- Hong Kong police has carried our mass arrests and widespread repression of demonstrators
- UK-made tear gas has been used by Hong Kong authorities in 2014 and 2019
- UK has licensed £9.5 million worth of arms to Hong Kong since 2014 crackdown, including tear gas and ‘crowd control’ ammunition
- UK College of Policing trained Hong Kong authorities in 2019
Campaign Against Arms Trade has called on the UK government to end all arms sales and training for the Hong Kong police. This follows the enforcement of a new ‘security’ law that inflicts repressive new restrictions on pro-democracy protesters.
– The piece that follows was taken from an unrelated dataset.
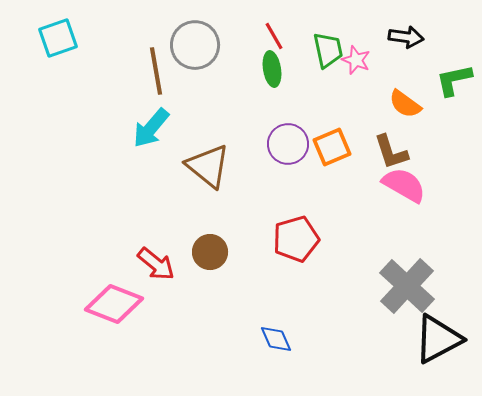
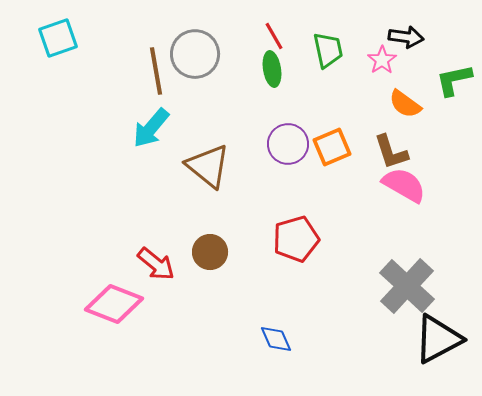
gray circle: moved 9 px down
pink star: moved 26 px right; rotated 16 degrees clockwise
There have been widespread reports of tear gas and pepper spray being used against protesters.
There is a close political relationship between the UK government and the regime in Hong Kong. This has been complemented by police training and arms sales.
In 2014 the Hong Kong police used UK-made tear gas against pro-democracy campaigners. In the aftermath of the crackdown the UK government pledged to take the abuses into account before approving licences to Hong Kong in future. Unfortunately, within 12 months the UK was again allowing the export of tear gas to the Hong Kong authorities. Last summer the same equipment was used again, with the same horrific results.
As recently as last year the UK College of Policing provided training for forces in Hong Kong.
Since the crackdown in 2014, the UK has licensed £9.5 million worth of arms to Hong Kong. This includes:
- £2.5 million worth of ML1 licences (small arms)
- £2.2 million worth of ML4 licences (grenades, bombs, missiles, countermeasures – this category includes CS gas)
- £1.7 million worth of ML15 licences (armoured plate, body armour, helmets)
- £800K worth of ML3 licences (ammunition)
This is an underestimate. In that time the UK government has also approved 13 Open Licences, including licences for ammunition, tear gas, ‘crowd control’ ammunition and small arms. Open Licences allow an unlimited transfer of arms during a pre-set period.
According to the consolidated criteria for arms exports “The government will not grant a licence if there is a clear risk that the items might be used for internal repression.”
Andrew Smith of Campaign Against Arms Trade said:
The images we have seen from Hong Kong have been appalling. The use of tear gas and rubber bullets must be condemned in the strongest terms.
There are big questions about the role of UK-made weapons in the repression. UK-made tear gas has been used against campaigners in Hong Kong before, and there is a strong possibility that it is being used again. Tear gas can be deadly and should never have been sold in the first place.
There must be an immediate end to all arms sales and training for the Hong Kong authorities, and a firm assurances that sales will not be resumed once the repression is out of the headlines.”